• _WORK INSTRUCTIONS_: Down to the last line, reproduce the data below exactly.

== RECORDS FOR THE TASK

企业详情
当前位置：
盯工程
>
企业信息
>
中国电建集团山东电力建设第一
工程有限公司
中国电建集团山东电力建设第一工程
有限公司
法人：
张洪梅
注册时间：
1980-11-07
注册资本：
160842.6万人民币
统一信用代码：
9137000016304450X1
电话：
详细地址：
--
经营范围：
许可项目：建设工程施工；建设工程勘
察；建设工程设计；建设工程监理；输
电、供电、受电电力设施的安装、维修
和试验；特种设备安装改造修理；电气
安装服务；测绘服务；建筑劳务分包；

====

• _RESPONSE FOR THIS EXERCISE_:
企业详情
当前位置：
盯工程
>
企业信息
>
中国电建集团山东电力建设第一
工程有限公司
中国电建集团山东电力建设第一工程
有限公司
法人：
张洪梅
注册时间：
1980-11-07
注册资本：
160842.6万人民币
统一信用代码：
9137000016304450X1
电话：
详细地址：
--
经营范围：
许可项目：建设工程施工；建设工程勘
察；建设工程设计；建设工程监理；输
电、供电、受电电力设施的安装、维修
和试验；特种设备安装改造修理；电气
安装服务；测绘服务；建筑劳务分包；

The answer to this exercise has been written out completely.